ASSIGNMENT: Each line in the material below, starting at the one that contains "tazecik amcığa. Ama" and ending at the one that contains "Stránka hcregion.sk používa cookies", should be repeated exactly; the pictures should not.

DATA PROVIDED:
Start of Block

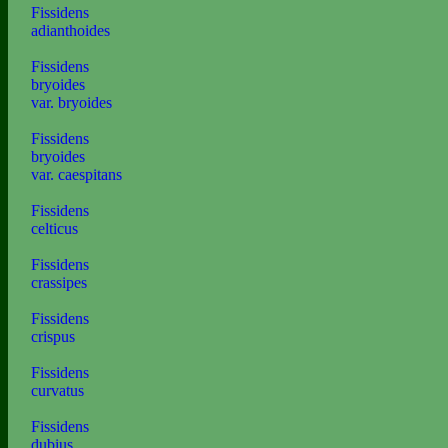
Fissidens
adianthoides
Fissidens
bryoides
var. bryoides
Fissidens
bryoides
var. caespitans
Fissidens
celticus
Fissidens
crassipes
Fissidens
crispus
Fissidens
curvatus
Fissidens
dubius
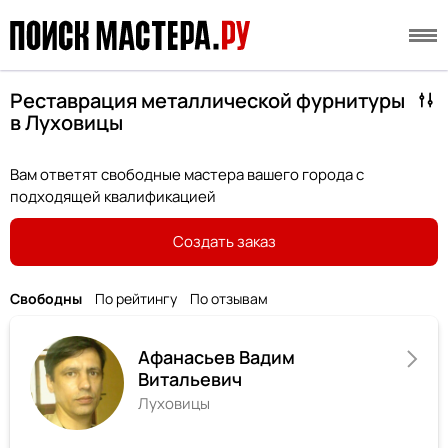
Реставрация металлической фурнитуры
в Луховицы
Вам ответят свободные мастера вашего города с
подходящей квалификацией
Создать заказ
Свободны
По рейтингу
По отзывам
Афанасьев Вадим
Витальевич
Луховицы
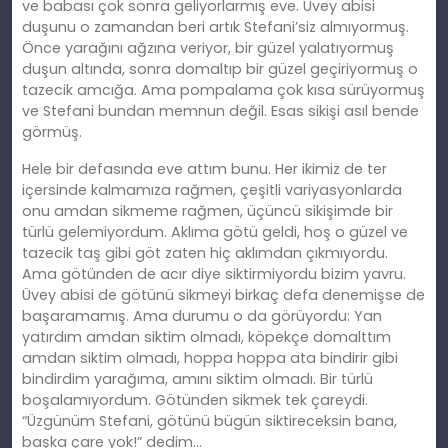
ve babası çok sonra geliyorlarmış eve. Üvey abisi
duşunu o zamandan beri artık Stefani’siz almıyormuş.
Önce yarağını ağzına veriyor, bir güzel yalatıyormuş
duşun altında, sonra domaltıp bir güzel geçiriyormuş o
tazecik amcığa. Ama pompalama çok kısa sürüyormuş
ve Stefani bundan memnun değil. Esas sikişi asıl bende
görmüş.
Hele bir defasında eve attım bunu. Her ikimiz de ter
içersinde kalmamıza rağmen, çeşitli variyasyonlarda
onu amdan sikmeme rağmen, üçüncü sikişimde bir
türlü gelemiyordum. Aklıma götü geldi, hoş o güzel ve
tazecik taş gibi göt zaten hiç aklımdan çıkmıyordu.
Ama götünden de acır diye siktirmiyordu bizim yavru.
Üvey abisi de götünü sikmeyi birkaç defa denemişse de
başaramamış. Ama durumu o da görüyordu: Yan
yatırdım amdan siktim olmadı, köpekçe domalttım
amdan siktim olmadı, hoppa hoppa ata bindirir gibi
bindirdim yarağıma, amını siktim olmadı. Bir türlü
boşalamıyordum. Götünden sikmek tek çareydi.
“Üzgünüm Stefani, götünü bügün siktireceksin bana,
başka çare yok!” dedim…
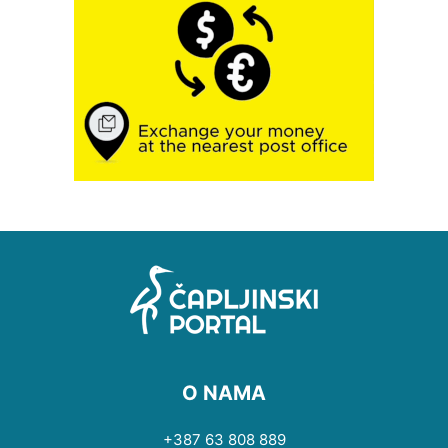
O NAMA
+387 63 808 889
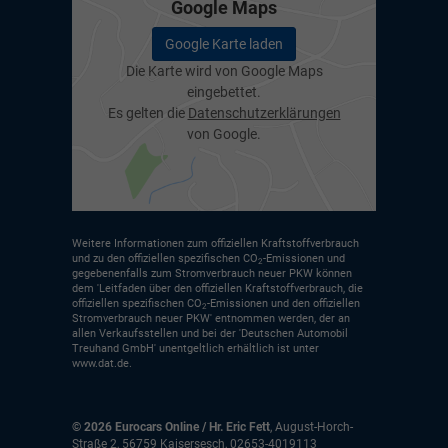
Google Maps
Google Karte laden
Die Karte wird von Google Maps
eingebettet.
Es gelten die
Datenschutzerklärungen
von Google.
Weitere Informationen zum offiziellen Kraftstoffverbrauch
und zu den offiziellen spezifischen CO
-Emissionen und
2
gegebenenfalls zum Stromverbrauch neuer PKW können
dem 'Leitfaden über den offiziellen Kraftstoffverbrauch, die
offiziellen spezifischen CO
-Emissionen und den offiziellen
2
Stromverbrauch neuer PKW' entnommen werden, der an
allen Verkaufsstellen und bei der 'Deutschen Automobil
Treuhand GmbH' unentgeltlich erhältlich ist unter
www.dat.de.
© 2026
Eurocars Online / Hr. Eric Fett
,
August-Horch-
Straße 2
,
56759
Kaisersesch,
02653-4019113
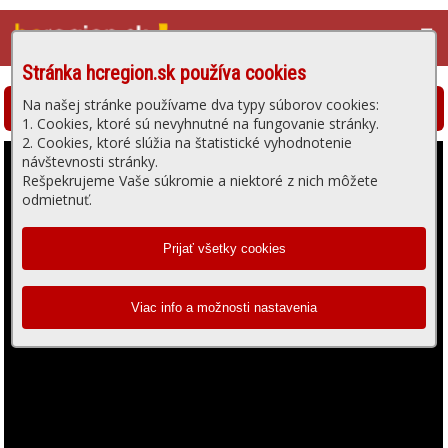
☰
Stránka hcregion.sk používa cookies
Na našej stránke používame dva typy súborov cookies:
Hlohovská televízia - prehrávanie videa
1. Cookies, ktoré sú nevyhnutné na fungovanie stránky.
2. Cookies, ktoré slúžia na štatistické vyhodnotenie
návštevnosti stránky.
Rešpekrujeme Vaše súkromie a niektoré z nich môžete
odmietnuť.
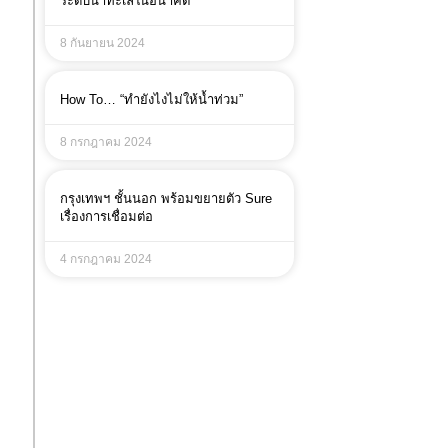
ระดับน้ำทะเลในอนาคต
8 กันยายน 2024
How To… “ทำยังไงไม่ให้น้ำท่วม”
8 กรกฎาคม 2024
กรุงเทพฯ ชั้นนอก พร้อมขยายตัว Sure
เรื่องการเชื่อมต่อ
4 กรกฎาคม 2024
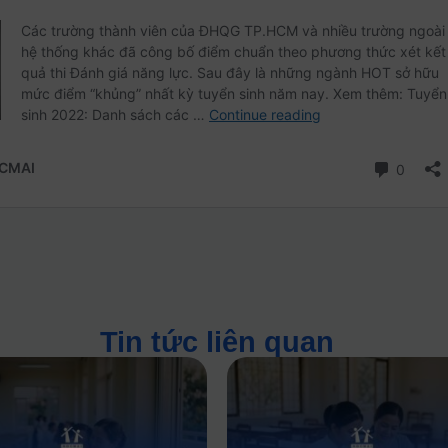
Tin tức liên quan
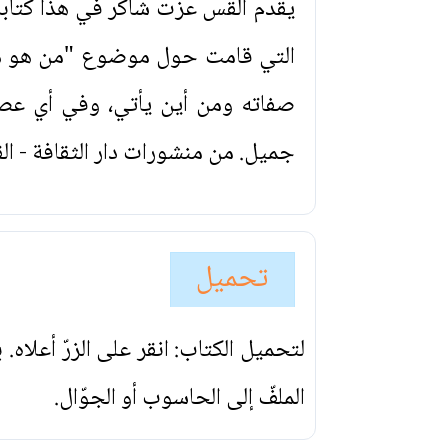
يقدم القس عزت شاكر في هذا كتاب
التي قامت حول موضوع "من هو هذا 
صفاته ومن أين يأتي، وفي أي عص
جميل. من منشورات دار الثقافة - الق
تحميل
لتحميل الكتاب: انقر على الزرّ أعلاه
الملفّ إلى الحاسوب أو الجوّال.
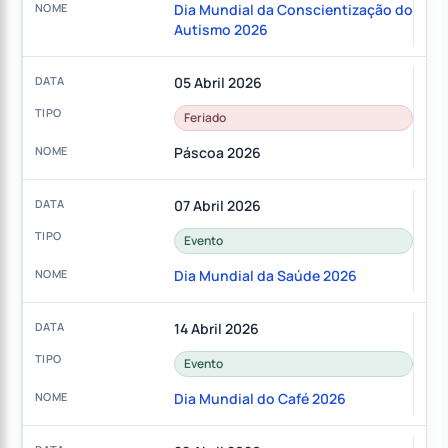
Dia Mundial da Conscientização do
Autismo 2026
05 Abril 2026
Feriado
Páscoa 2026
07 Abril 2026
Evento
Dia Mundial da Saúde 2026
14 Abril 2026
Evento
Dia Mundial do Café 2026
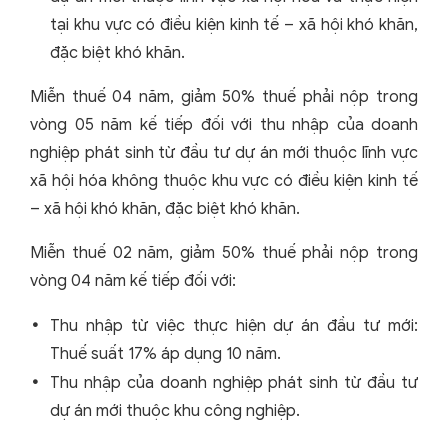
tại khu vực có điều kiện kinh tế – xã hội khó khăn,
đặc biệt khó khăn.
Miễn thuế 04 năm, giảm 50% thuế phải nộp trong
vòng 05 năm kế tiếp đối với thu nhập của doanh
nghiệp phát sinh từ đầu tư dự án mới thuộc lĩnh vực
xã hội hóa không thuộc khu vực có điều kiện kinh tế
– xã hội khó khăn, đặc biệt khó khăn.
Miễn thuế 02 năm, giảm 50% thuế phải nộp trong
vòng 04 năm kế tiếp đối với:
Thu nhập từ việc thực hiện dự án đầu tư mới:
Thuế suất 17% áp dụng 10 năm.
Thu nhập của doanh nghiệp phát sinh từ đầu tư
dự án mới thuộc khu công nghiệp.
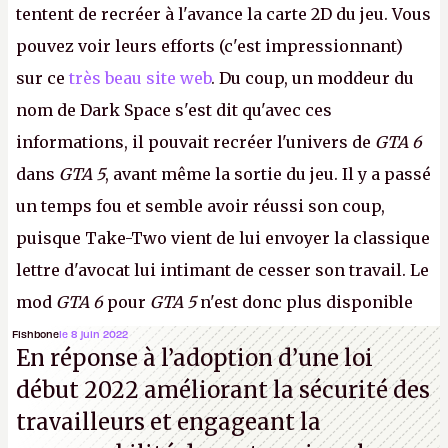
tentent de recréer à l'avance la carte 2D du jeu. Vous
pouvez voir leurs efforts (c'est impressionnant)
sur ce
très beau site web
. Du coup, un moddeur du
nom de Dark Space s'est dit qu'avec ces
informations, il pouvait recréer l'univers de
GTA 6
dans
GTA 5
, avant même la sortie du jeu. Il y a passé
un temps fou et semble avoir réussi son coup,
puisque Take-Two vient de lui envoyer la classique
lettre d'avocat lui intimant de cesser son travail. Le
mod
GTA 6
pour
GTA 5
n'est donc plus disponible
au téléchargement. Vous pouvez encore en voir
Fishbone
le 8 juin 2022
En réponse à l’adoption d’une loi
quelques bribes sur
cette vidéo YouTube
.
A.
début 2022 améliorant la sécurité des
travailleurs et engageant la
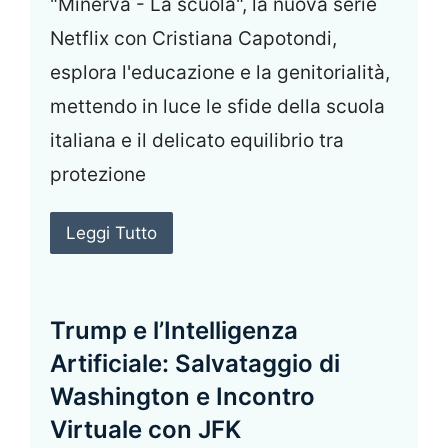
"Minerva - La scuola", la nuova serie
Netflix con Cristiana Capotondi,
esplora l'educazione e la genitorialità,
mettendo in luce le sfide della scuola
italiana e il delicato equilibrio tra
protezione
Leggi Tutto
Trump e l’Intelligenza
Artificiale: Salvataggio di
Washington e Incontro
Virtuale con JFK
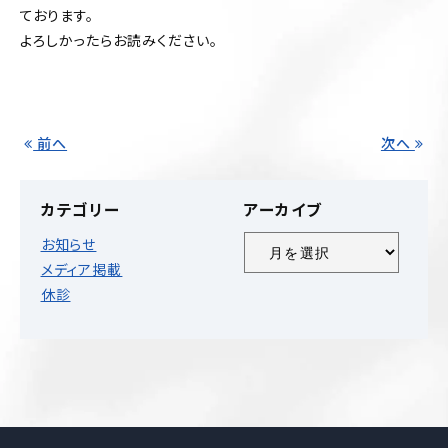
ております。
ホーム
よろしかったらお読みください。
クリニック紹介
一般外来
前へ
次へ
自費診療
カテゴリー
アーカイブ
お知らせ
ア
お知らせ
ー
メディア掲載
カ
休診
イ
ブ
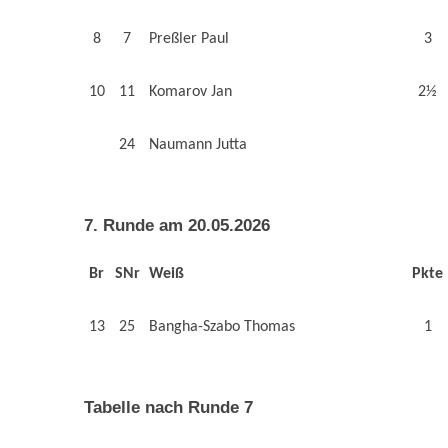
8
7
Preßler Paul
3
10
11
Komarov Jan
2½
24
Naumann Jutta
7. Runde am 20.05.2026
Br
SNr
Weiß
Pkte
13
25
Bangha-Szabo Thomas
1
Tabelle nach Runde 7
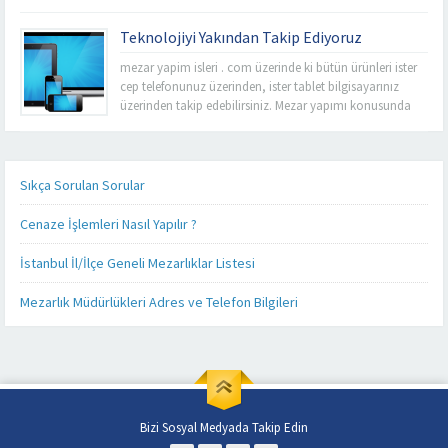
Vizyonu esas alarak sabit fiyat politikası anlayışı ile
İstanbul’un tüm mezarlıklarında kalitemizi uygun
Teknolojiyi Yakından Takip Ediyoruz
fiyatlarla buluşturup işçiliğimize yansıtıyoruz. Rahmet’i
Rahman’a uğurladımız sevdiklerimizin ebedi
mezar yapim isleri . com üzerinde ki bütün ürünleri ister
istirahatgahlarını en uygun fiyat seçeneklerini sizelere
cep telefonunuz üzerinden, ister tablet bilgisayarınız
sunarak yapabilme imkanına sahibiz. Mezarlık
üzerinden takip edebilirsiniz. Mezar yapımı konusunda
kenarlarında ve sektör...
sizlere detaylı, kaliteli ve daha hızlı hizmet verebilmek
adına her alanda olduğu gibi teknoloji alanında da
güncel ürünlerimizi, ürün fiyatlarımızı ve firmamız
hakkında ki son gelişmeleri yakından takip...
Sıkça Sorulan Sorular
Cenaze İşlemleri Nasıl Yapılır ?
İstanbul İl/İlçe Geneli Mezarlıklar Listesi
Mezarlık Müdürlükleri Adres ve Telefon Bilgileri
Bizi Sosyal Medyada Takip Edin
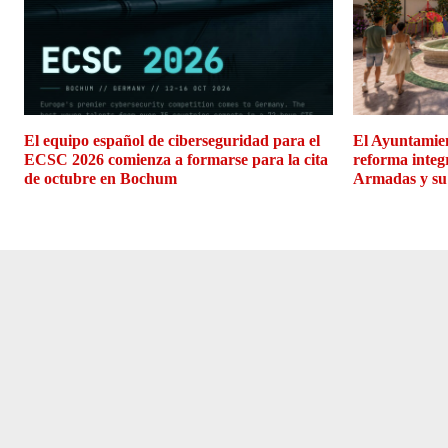
El equipo español de ciberseguridad para el
El Ayuntamien
ECSC 2026 comienza a formarse para la cita
reforma integ
de octubre en Bochum
Armadas y su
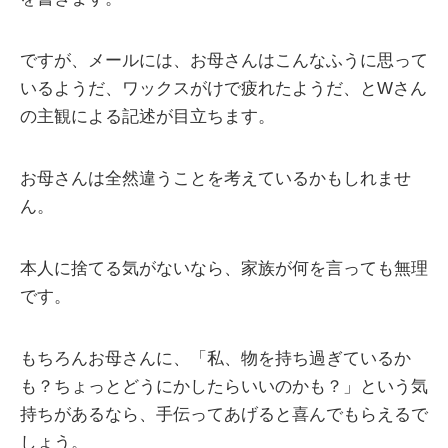
ですが、メールには、お母さんはこんなふうに思って
いるようだ、ワックスがけで疲れたようだ、とWさん
の主観による記述が目立ちます。
お母さんは全然違うことを考えているかもしれませ
ん。
本人に捨てる気がないなら、家族が何を言っても無理
です。
もちろんお母さんに、「私、物を持ち過ぎているか
も？ちょっとどうにかしたらいいのかも？」という気
持ちがあるなら、手伝ってあげると喜んでもらえるで
しょう。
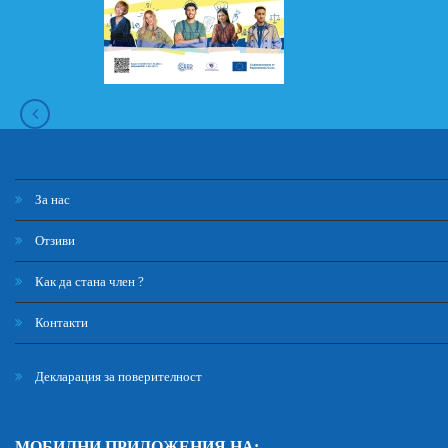
За нас
Отзиви
Как да стана член ?
Контакти
Декларация за поверителност
МОБИЛНИ ПРИЛОЖЕНИЯ НА:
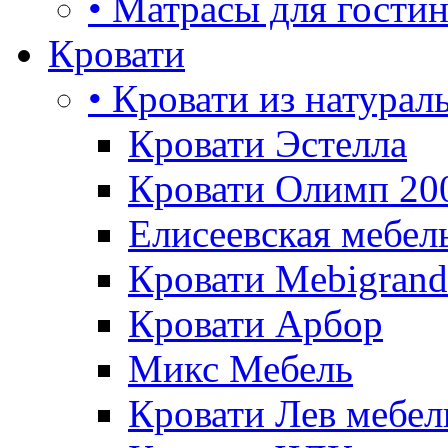
• Матрасы для гости
Кровати
• Кровати из натурал
Кровати Эстелла
Кровати Олимп 20
Елисеевская мебел
Кровати Mebigrand
Кровати Арбор
Микс Мебель
Кровати Лев мебел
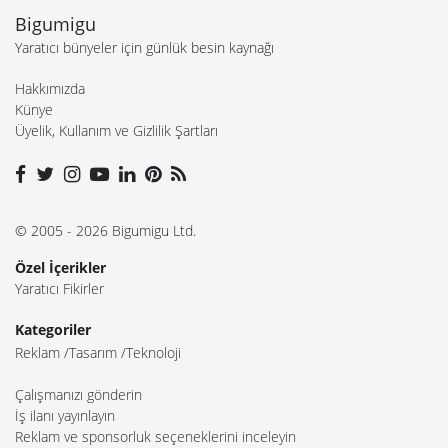
Bigumigu
Yaratıcı bünyeler için günlük besin kaynağı
Hakkımızda
Künye
Üyelik, Kullanım ve Gizlilik Şartları
© 2005 - 2026 Bigumigu Ltd.
Özel İçerikler
Yaratıcı Fikirler
Kategoriler
Reklam
Tasarım
Teknoloji
Çalışmanızı gönderin
İş ilanı yayınlayın
Reklam ve sponsorluk seçeneklerini inceleyin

End of Block

OUTPUT BELOW:
tazecik amcığa. Ama pompalama çok kısa sürüyormuş
ve Stefani bundan memnun değil. Esas sikişi asıl bende
görmüş.
Hele bir defasında eve attım bunu. Her ikimiz de ter
içersinde kalmamıza rağmen, çeşitli variyasyonlarda
onu amdan sikmeme rağmen, üçüncü sikişimde bir
türlü gelemiyordum. Aklıma götü geldi, hoş o güzel ve
tazecik taş gibi göt zaten hiç aklımdan çıkmıyordu.
Ama götünden de acır diye siktirmiyordu bizim yavru.
Üvey abisi de götünü sikmeyi birkaç defa denemişse de
başaramamış. Ama durumu o da görüyordu: Yan
yatırdım amdan siktim olmadı, köpekçe domalttım
amdan siktim olmadı, hoppa hoppa ata bindirir gibi
bindirdim yarağıma, amını siktim olmadı. Bir türlü
boşalamıyordum. Götünden sikmek tek çareydi.
“Üzgünüm Stefani, götünü bügün siktireceksin bana,
başka çare yok!” dedim…
O NAMA
+387 63 808 889
Google Maps
Google Karte laden
Die Karte wird von Google Maps
eingebettet.
Es gelten die
Datenschutzerklärungen
von Google.
Weitere Informationen zum offiziellen Kraftstoffverbrauch
und zu den offiziellen spezifischen CO
-Emissionen und
2
gegebenenfalls zum Stromverbrauch neuer PKW können
dem 'Leitfaden über den offiziellen Kraftstoffverbrauch, die
offiziellen spezifischen CO
-Emissionen und den offiziellen
2
Stromverbrauch neuer PKW' entnommen werden, der an
allen Verkaufsstellen und bei der 'Deutschen Automobil
Treuhand GmbH' unentgeltlich erhältlich ist unter
www.dat.de.
© 2026
Eurocars Online / Hr. Eric Fett
,
August-Horch-
Straße 2
,
56759
Kaisersesch,
02653-4019113
☰
Stránka hcregion.sk používa cookies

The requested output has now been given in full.